The former Mayday Hills head gardener and consulting arborist and Beechworth History and Heritage chair Jamie Kronborg spoke throughout the walk, called Treestoreys, about Beechworth’s geology and history and development of botany and science in the community.
This includes remnant woodland, perhaps best represented by large white-barked brittle gum growing around Mayday Hills and Baarmutha Park, and introductions of exotic species after colonisation from the 1850s.
The walk, in which 17 people took part, started with the historic cork oak, blue atlas cedar, bunya bunya pine and kurrajong in the grounds of Anglican Christ Church and similar trees, plus old and new pine and other species, growing in Centennial Park behind the Ovens Hospital façade.
The group then walked elm-lined Finch Street and up to Town Hall Gardens before moving to Queen Victoria Park with its historic and new plantings of pine species and to Beechworth’s famed 'but but’ or ‘butt butt' tree - Eucalyptus bridgesiana - used in gold rush times as a community message board and meeting place in Tanswell Street.

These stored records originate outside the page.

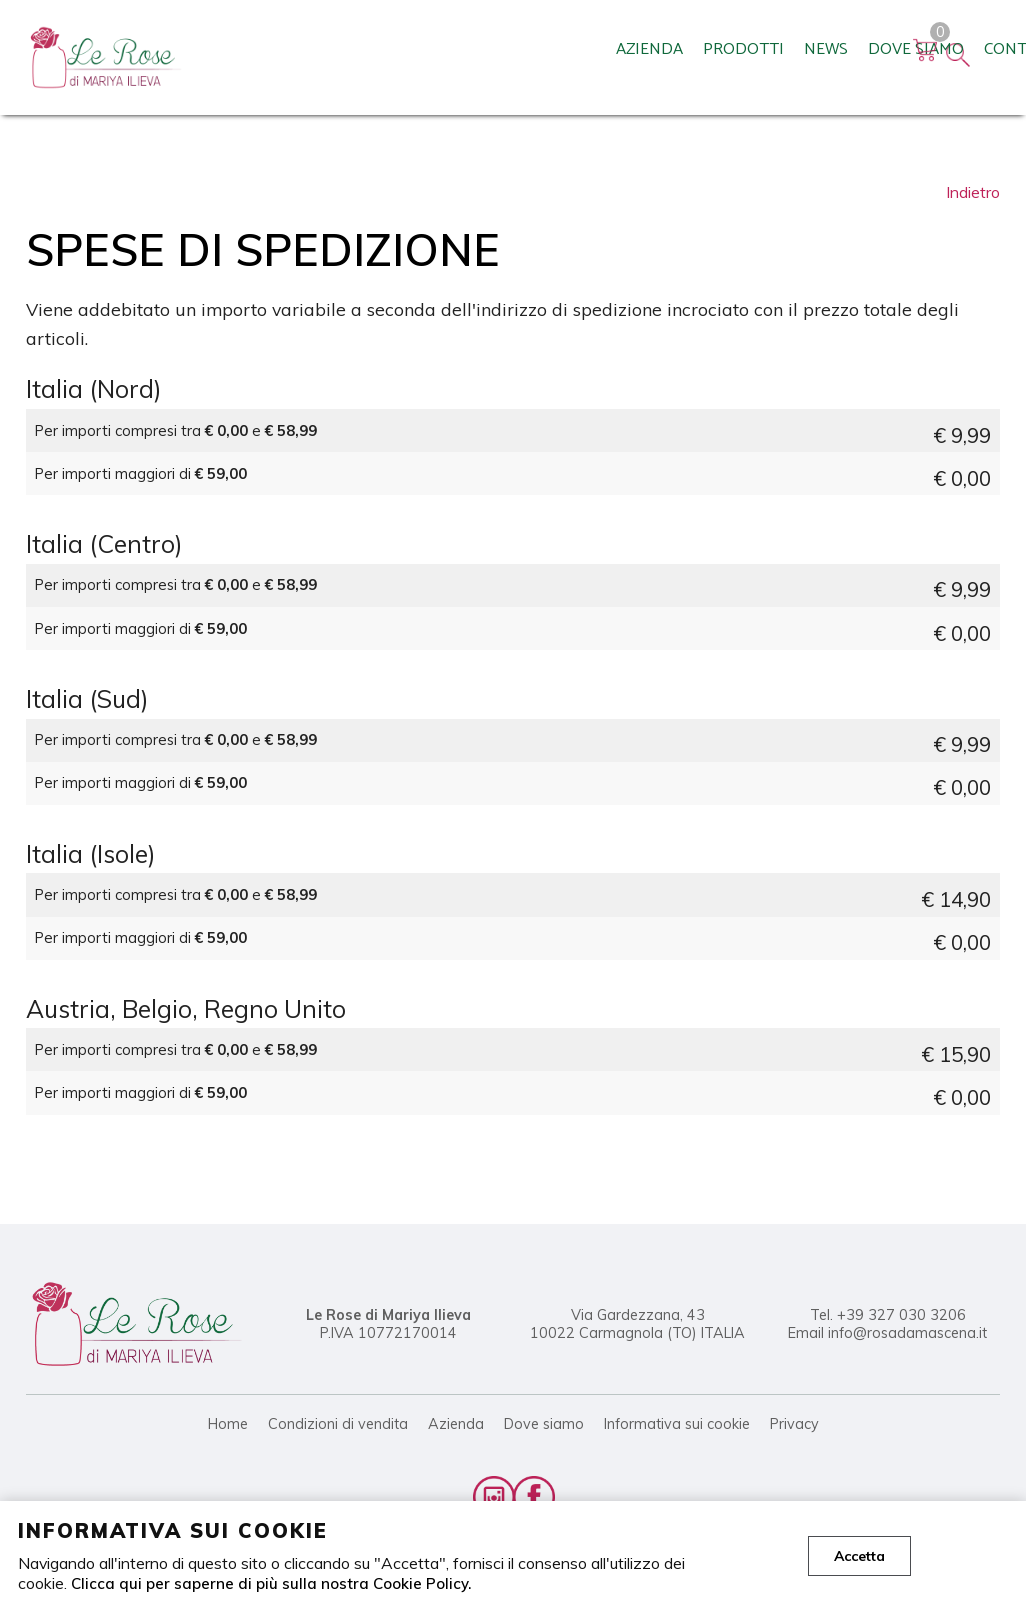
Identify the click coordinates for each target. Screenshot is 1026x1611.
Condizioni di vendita (338, 1424)
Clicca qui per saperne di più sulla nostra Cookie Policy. (274, 1583)
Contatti (625, 65)
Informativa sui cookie (677, 1424)
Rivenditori (734, 65)
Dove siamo (518, 65)
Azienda (251, 65)
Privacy (794, 1424)
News (428, 65)
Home (228, 1424)
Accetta (859, 1556)
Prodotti (345, 65)
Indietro (973, 192)
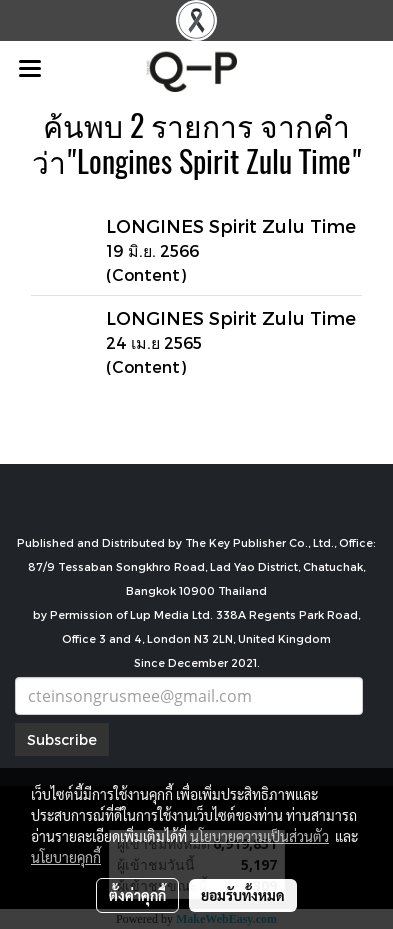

Along the way the walkers heard about colonial government botanist Ferdinand von Mueller, his gifts of plants to Beechworth and relationship with Robert O’Hara Burke, senior police inspector at Beechworth in the mid-1850s who went on to lead an ill-fated transcontinental expedition from Melbourne to the Gulf of Carpentaria.
The next Treestoreys walk, designed by Mr Gladstone and Beechworth’s Jan Milhinch, will take place on 10 May, starting at Christ Church at 10:45am.